Too often I am ashamed of the real answers to those questions. There is only one way for that change to take root: PRAYER.
More to come…
As we have been reading Ruth this semester, there have been a few things that stick out for me that have been pretty convicting. Ruth decides to essentially leave everything she knows because she is so moved by Naomi and her connection with her. She sheds her identity as a Moabite, leaves her hometown to go somewhere that she KNOWS people will not like her very much and life is going to be incredibly hard. Ruth willingly walks right into that.
And I can’t help but feel the Spirit asking me, “Are you so moved? Have you left your identity in a world where you know people will not like you? Have you shed your old self? I mean really, truly, sloughed off your identity because Christ has so moved you?” If I am honest with myself, sometimes I don’t know if I can answer a resounding “Of course! You move me Lord! I don’t care about any of that old stuff, stuff of this world. I will give it all up! Not. A. Problem” Too often my answer is a little more like “sure thing. I know that’s how I feel. In my head, I know that’s the Christian response but let’s not turn this into some big thing. I can take your identity but I don’t think that I REALLY have to be hated by the world right?” Reading Ruth makes this response seem, well, lets just say: YIKES!
So if I am to truly be moved, what does that look like in my life? Where are the places that the Lord is stirring in my heart? Our book author, Carolyn Custis James (CCJ to me because, lets be honest, if you’re going to feel convicted you always want it to be from a buddy), talks about the character of Naomi bringing to light the disparity among people. And she says, “The issue at hand is not whether the local welfare system is inadequate, but what God’s people will do with their advantages, power, and resources.” Another YIKES moment. What am I doing with the advantages and resources I have been given? CCJ goes on to, more or less, pose the question “will we hoard our blessings or open our hearts and hands to others?” Being confronted with the widow, Naomi, asks us just this. God calls us to protect the widows, orphans, and sojourners. How am I doing this in my life? Where is God calling me to be open handed or hearted?
Often I am completely overwhelmed trying to think about how in the world I can help any of these groups of disadvantaged people. We read this chapter right around the time of the Super Bowl and there were so many ads leading up to it about human trafficking.

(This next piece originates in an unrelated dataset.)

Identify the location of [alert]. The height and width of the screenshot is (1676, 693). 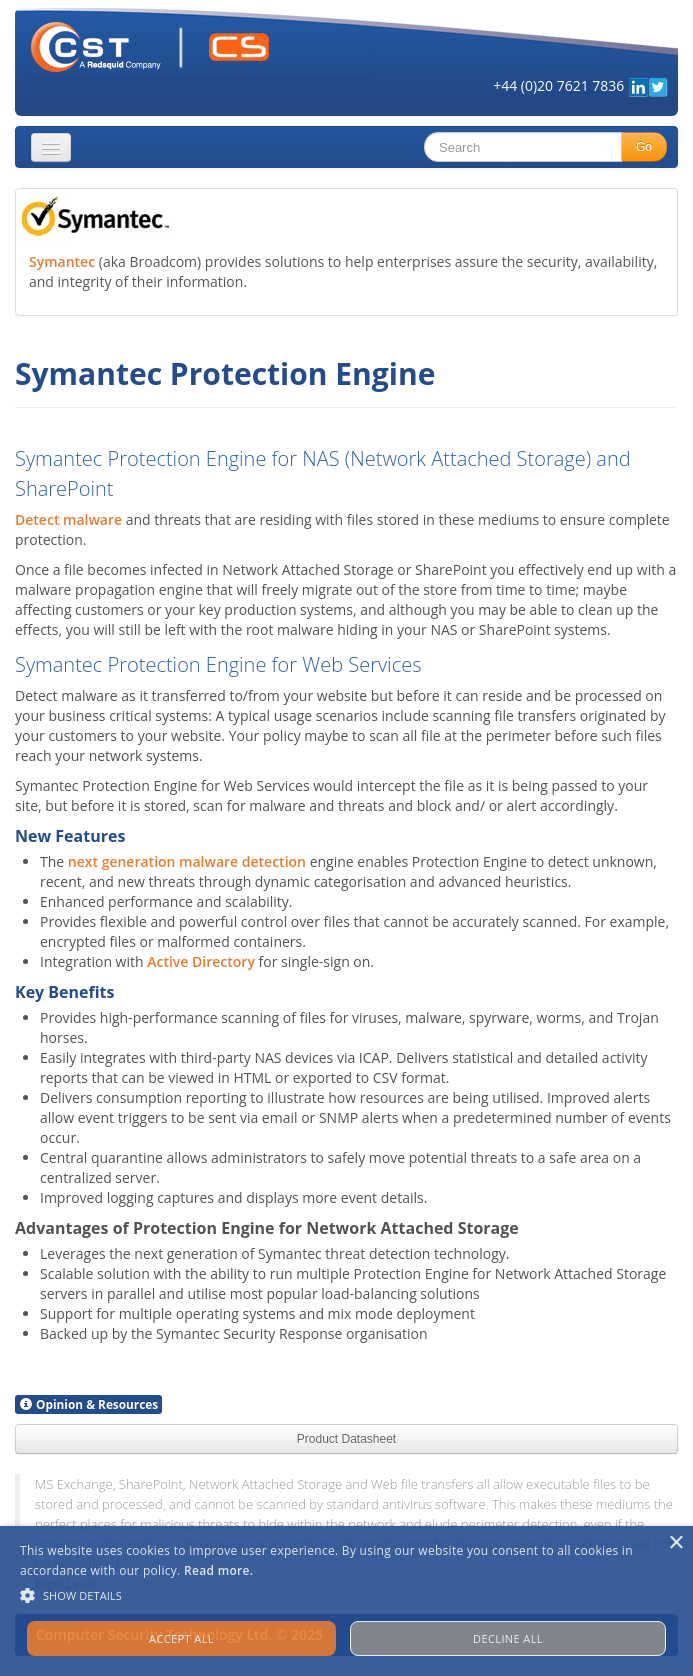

Those ads always get me fired up but that fire fizzles as the problem seems so big and out of reach that nothing I could do would actually make any difference. So I become complacent and just tend to my own life and try to keep things in order for those I am already close to. I think Jen Hatmaker described it on her Facebook page as “blessing the blessed.” It’s just so much easier.
Then God lead me to Haggai 1:9b “my house lies in ruins…while all of you busies himself with his own house.” And YIKES again. I am 100% guilty of busying myself with my own house while God’s house, His people, lay in ruins. I just start living for me, same old identity, nothing new. CJJ told a story about Eloise who, in the midst of her deteriorating health, at the end of her life, caught herself complaining and reminds herself, “I’m forgetting God is here. I’m not living for his purpose.”
Aaaaaand YIKES again.
Have I really been so moved? Am I open hearted and open handed with the blessings the Lord has given me? Am I tending to his house, which lays in ruin? Did I forget God is here? Am I living for his purpose?
Too often I am ashamed of the real answers to those questions. There is only one way for that change to take root: PRAYER.